Earlier today, I was chatting with the folks in my computer club, discussing how I wrote a little program just to explore the nature of small neural networks. Then I decided to show them how I use Visual Studio Code with ChatGPT5 (from my GitHub subscription)
The next thing you know, I had a bare bones computerized bulletin board system accessible via telnet, up and running in Python, just as an example of what's possible.
Next was a small database to scan and catalog all the videos on a disk drive, with an SQLite backend. I added a web interface to it in a few minutes, thanks to the LLM.
All of this while I'm a barely passable Python programmer... my preferred language is Delph/Free Pascal.
Things that were previously overwhelming are now almost trivial. Sure, it's effectively instant legacy code... but I can live with less than 1000 lines of legacy code for myself, and nobody else. I might even study it, and learn some things. ;-)
Not if you have to stake your career on them. AI takes no liability, it is all yours
I am beginning to suspect that the ability to get value out of GenAI is almost entirely dependent on the ability to recognize bad patterns at a glance.
In essence, it’s a tool for power users, not for neophytes.
Good lord, its going to be the excel problem on steroids.
However, according to a few job openings in my area, "junior AI powered engineer" is actually a thing that some companies ask. Is it a good idea? I'd say no it's not. Do the managers who do the hiring while reading all the hype care? Definitely not the ones who ask for AI powered juniors.
2 things I'd fix about it, remove default assuming certain things are dates, and adding a way to mark an area of a spreadsheet as a database table, so you can't sort only some of the columns.
Like for example, clearly you are a very experienced developer with a vast amount of experience. To say that the extent and reach to which you are able to apply technologies is because LLMs seems wrong; it's your rich technical background which allow you to use LLMs in an effective manner.
I call this ‘mass produced software’. I walk into a software shop, ask for software and get more or less what I need at barely acceptable quality just like at Walmart.
Vibe coding? Perhaps it’s just shopping.
Now my hobbies and experiments don't need to make money, some might, but I don't have any pressure to only allocate time to things that I know I can turn into an income stream, or worse steer it's natural development to the $.
I liken it to early painters and composers. What originally started as their passion and creative expression had led these artists onto the path of "poor starving artist". The realisation comes quickly that doing something to your maximum effort means that it also needs to be the breadwinner. The hope for AI is that it is able to rapidly fulfil the breadwinning side of things, leaving time for the artist to extend beyond their previous limitation.
I certainly see this already with how I use AI. I leave it to do the arduous work while I work on the bigger idea.
Build a simple thing that solves a problem really well. Keep it scoped to your area, your crowd or a narrow set of problems. Resist the urge to do everything, and instead just keep refining.

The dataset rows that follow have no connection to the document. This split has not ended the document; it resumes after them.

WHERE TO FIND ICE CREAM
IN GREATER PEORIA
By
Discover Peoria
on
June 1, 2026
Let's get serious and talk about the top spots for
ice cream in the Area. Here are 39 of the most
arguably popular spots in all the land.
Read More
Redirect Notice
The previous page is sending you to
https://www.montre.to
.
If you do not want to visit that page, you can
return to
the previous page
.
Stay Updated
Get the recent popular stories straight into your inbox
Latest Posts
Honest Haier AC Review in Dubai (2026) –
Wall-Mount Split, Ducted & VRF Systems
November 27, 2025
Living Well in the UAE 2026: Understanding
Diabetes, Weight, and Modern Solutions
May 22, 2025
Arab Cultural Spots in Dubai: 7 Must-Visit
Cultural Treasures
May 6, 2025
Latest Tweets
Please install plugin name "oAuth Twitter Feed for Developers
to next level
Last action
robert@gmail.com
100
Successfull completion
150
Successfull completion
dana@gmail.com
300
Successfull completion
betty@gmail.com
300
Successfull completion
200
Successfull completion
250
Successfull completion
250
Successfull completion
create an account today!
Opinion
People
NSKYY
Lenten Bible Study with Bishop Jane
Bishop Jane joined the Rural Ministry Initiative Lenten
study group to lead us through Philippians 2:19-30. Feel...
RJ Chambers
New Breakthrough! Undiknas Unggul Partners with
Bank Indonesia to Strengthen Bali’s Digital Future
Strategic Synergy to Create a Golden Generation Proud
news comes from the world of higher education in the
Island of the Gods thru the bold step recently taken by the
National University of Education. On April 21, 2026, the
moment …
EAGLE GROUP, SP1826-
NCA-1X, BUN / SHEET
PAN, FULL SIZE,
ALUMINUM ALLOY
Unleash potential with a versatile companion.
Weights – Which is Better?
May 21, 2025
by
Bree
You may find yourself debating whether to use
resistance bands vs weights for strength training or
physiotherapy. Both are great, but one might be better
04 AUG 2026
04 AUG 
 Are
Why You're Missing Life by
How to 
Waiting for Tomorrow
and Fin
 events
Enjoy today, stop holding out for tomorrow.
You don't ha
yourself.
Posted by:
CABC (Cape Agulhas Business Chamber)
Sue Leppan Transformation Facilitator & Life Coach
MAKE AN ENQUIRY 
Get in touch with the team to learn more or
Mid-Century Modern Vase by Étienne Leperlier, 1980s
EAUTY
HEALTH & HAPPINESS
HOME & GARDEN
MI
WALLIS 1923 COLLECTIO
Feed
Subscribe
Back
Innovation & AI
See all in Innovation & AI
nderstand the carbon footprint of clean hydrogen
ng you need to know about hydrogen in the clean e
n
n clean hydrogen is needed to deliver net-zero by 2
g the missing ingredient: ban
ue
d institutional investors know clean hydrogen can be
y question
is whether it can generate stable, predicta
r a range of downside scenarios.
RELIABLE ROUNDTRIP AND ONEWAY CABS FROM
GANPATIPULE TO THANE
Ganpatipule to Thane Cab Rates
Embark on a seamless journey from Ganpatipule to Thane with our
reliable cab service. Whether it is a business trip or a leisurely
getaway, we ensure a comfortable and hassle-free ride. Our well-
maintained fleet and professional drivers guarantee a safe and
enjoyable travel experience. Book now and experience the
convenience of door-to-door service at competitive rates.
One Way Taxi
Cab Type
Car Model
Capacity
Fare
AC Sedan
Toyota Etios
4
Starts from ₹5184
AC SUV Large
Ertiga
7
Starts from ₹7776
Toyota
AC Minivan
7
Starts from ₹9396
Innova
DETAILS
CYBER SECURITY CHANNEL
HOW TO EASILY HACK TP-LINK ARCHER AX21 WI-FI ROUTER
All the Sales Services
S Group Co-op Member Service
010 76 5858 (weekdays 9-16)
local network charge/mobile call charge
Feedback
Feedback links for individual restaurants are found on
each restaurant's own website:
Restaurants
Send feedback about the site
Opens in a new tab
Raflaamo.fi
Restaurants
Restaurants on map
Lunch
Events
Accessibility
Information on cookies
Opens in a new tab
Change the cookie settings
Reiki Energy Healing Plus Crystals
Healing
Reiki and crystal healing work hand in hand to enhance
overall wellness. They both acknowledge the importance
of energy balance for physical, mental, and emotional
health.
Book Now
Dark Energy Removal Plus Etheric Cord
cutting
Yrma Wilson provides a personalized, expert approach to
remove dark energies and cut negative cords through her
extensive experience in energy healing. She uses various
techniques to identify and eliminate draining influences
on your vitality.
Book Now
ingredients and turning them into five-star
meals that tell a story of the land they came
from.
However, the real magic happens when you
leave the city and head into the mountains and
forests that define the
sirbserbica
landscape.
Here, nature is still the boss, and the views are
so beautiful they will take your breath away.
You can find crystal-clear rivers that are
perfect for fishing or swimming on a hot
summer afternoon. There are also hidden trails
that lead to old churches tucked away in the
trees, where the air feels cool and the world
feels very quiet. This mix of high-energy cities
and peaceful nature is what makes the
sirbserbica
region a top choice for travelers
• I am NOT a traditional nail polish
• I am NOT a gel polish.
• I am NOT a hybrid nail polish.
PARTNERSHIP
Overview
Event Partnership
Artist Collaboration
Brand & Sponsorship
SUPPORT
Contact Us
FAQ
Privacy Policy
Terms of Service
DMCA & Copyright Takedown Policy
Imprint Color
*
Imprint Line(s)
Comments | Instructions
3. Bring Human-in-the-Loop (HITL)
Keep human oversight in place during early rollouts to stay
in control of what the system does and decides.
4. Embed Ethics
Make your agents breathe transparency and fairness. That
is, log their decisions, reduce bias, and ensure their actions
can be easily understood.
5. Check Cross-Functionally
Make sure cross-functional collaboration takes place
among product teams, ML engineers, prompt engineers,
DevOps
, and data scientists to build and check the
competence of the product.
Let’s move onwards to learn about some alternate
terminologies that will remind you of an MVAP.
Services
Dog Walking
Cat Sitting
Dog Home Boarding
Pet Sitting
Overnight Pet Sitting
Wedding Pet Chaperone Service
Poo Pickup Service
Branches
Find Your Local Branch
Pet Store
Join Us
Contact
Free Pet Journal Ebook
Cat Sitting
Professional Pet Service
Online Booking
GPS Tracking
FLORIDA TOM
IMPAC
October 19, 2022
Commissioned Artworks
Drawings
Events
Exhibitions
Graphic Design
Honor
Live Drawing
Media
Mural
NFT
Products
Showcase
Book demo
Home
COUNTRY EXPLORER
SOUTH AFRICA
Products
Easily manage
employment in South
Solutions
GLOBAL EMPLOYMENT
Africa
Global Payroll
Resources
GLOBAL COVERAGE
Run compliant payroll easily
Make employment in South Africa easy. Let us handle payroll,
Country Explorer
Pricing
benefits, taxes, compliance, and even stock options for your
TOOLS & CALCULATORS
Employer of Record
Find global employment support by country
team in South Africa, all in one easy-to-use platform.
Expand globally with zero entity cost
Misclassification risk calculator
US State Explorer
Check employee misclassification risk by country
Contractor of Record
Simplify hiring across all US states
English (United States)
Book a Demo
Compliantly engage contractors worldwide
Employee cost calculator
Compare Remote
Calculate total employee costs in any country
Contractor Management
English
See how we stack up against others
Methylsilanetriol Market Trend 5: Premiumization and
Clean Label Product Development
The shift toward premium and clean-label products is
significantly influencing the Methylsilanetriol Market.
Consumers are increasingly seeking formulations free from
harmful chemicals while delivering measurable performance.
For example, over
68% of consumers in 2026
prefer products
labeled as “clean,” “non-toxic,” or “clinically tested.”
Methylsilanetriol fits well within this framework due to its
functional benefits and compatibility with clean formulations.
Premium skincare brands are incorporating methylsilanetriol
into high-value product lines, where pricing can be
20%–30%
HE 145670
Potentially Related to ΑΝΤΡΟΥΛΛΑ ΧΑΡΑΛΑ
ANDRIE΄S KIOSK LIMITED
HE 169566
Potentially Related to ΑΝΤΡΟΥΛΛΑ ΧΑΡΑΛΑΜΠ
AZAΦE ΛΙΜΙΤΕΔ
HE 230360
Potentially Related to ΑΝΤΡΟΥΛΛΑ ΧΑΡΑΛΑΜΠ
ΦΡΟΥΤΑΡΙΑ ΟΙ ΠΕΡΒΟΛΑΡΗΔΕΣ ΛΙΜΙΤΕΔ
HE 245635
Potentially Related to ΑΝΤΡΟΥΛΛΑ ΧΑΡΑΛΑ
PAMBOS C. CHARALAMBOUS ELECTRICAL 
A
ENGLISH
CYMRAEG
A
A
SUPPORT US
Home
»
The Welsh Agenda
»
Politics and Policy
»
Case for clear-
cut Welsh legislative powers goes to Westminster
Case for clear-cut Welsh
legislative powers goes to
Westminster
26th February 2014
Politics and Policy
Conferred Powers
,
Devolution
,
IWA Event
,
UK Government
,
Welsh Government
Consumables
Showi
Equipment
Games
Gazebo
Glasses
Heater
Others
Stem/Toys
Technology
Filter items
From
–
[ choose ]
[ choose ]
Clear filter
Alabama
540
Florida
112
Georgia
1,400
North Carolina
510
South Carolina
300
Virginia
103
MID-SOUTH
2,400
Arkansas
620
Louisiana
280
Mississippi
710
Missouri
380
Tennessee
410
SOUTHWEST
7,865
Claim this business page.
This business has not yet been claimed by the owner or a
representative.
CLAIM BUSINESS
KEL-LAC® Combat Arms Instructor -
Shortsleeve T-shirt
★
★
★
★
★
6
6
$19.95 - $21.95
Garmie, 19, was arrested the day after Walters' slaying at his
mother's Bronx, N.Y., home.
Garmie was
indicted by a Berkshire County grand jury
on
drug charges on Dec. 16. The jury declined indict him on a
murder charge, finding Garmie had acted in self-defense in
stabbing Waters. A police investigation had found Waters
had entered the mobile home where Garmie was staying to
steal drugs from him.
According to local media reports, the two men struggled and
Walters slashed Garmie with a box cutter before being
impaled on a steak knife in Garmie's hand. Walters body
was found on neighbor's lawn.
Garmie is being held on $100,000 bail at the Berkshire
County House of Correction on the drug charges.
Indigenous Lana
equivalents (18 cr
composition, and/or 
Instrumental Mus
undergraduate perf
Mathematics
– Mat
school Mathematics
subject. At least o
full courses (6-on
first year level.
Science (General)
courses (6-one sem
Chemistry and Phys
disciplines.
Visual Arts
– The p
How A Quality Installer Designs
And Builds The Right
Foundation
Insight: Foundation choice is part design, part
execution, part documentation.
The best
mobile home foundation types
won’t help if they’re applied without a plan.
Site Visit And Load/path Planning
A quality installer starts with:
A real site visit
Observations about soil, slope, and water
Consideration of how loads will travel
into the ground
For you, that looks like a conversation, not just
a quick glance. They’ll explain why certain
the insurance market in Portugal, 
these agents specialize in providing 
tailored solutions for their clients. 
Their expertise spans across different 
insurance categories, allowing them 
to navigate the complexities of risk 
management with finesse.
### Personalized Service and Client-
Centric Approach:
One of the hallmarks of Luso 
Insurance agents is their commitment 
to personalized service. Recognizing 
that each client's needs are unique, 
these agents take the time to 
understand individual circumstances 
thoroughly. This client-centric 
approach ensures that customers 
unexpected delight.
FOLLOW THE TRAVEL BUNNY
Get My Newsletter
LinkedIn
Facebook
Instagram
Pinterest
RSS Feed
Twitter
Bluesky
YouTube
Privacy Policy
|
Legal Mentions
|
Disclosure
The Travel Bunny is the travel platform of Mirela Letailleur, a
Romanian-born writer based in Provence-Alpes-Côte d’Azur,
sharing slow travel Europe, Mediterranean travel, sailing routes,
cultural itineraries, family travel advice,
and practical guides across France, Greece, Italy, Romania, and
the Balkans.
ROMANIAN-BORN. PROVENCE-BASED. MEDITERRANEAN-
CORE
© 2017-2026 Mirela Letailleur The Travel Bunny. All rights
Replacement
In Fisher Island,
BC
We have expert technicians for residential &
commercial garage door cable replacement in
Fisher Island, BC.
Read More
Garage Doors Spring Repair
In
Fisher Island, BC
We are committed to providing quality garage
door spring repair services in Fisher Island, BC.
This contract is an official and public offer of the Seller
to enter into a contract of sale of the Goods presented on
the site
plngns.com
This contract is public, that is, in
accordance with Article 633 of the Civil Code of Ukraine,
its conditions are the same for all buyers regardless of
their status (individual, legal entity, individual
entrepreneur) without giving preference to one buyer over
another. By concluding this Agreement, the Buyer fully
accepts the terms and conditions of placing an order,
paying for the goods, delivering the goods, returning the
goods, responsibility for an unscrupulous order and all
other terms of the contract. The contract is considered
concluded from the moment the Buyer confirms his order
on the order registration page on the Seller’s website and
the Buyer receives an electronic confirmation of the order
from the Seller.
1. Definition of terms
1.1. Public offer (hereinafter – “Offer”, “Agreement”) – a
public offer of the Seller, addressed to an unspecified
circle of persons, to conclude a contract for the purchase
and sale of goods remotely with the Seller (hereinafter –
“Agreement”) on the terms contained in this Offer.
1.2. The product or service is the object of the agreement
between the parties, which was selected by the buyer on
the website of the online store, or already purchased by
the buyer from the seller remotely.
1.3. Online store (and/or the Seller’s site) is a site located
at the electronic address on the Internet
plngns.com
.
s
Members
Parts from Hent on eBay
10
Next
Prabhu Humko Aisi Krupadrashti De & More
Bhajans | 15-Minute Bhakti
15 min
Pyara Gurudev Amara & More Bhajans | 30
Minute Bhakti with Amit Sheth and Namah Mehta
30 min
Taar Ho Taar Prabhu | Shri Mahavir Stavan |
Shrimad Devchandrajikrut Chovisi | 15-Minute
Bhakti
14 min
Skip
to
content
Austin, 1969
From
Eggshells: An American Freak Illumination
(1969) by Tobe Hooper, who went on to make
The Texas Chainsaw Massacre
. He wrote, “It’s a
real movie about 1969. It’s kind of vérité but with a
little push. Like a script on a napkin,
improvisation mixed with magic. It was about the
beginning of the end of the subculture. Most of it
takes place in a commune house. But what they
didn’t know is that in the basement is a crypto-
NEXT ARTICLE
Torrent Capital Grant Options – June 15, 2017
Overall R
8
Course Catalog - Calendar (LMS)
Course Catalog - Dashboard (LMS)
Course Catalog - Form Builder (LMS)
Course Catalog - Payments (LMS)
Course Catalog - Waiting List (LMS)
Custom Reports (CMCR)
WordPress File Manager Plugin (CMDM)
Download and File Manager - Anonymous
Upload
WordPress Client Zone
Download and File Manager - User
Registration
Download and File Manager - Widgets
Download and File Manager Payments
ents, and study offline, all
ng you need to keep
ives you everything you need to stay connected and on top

This has been my business for almost a decade. I love when I find other people with similar focus. My latest find is shottr.cc.
mooreds•5mo ago
Reminds me a bit of the carpenters I've seen work who spend time building frames/other wood "tools" to help them get the actual work done faster.
The cost of writing software has definitely decreased. And you do have a different and smaller class of problems when you write an ad-hoc app.
j45•5mo ago
CI/CD can be as complex and full of pagentry as some people want and it's great when it fits, and premature optimization the rest of the time.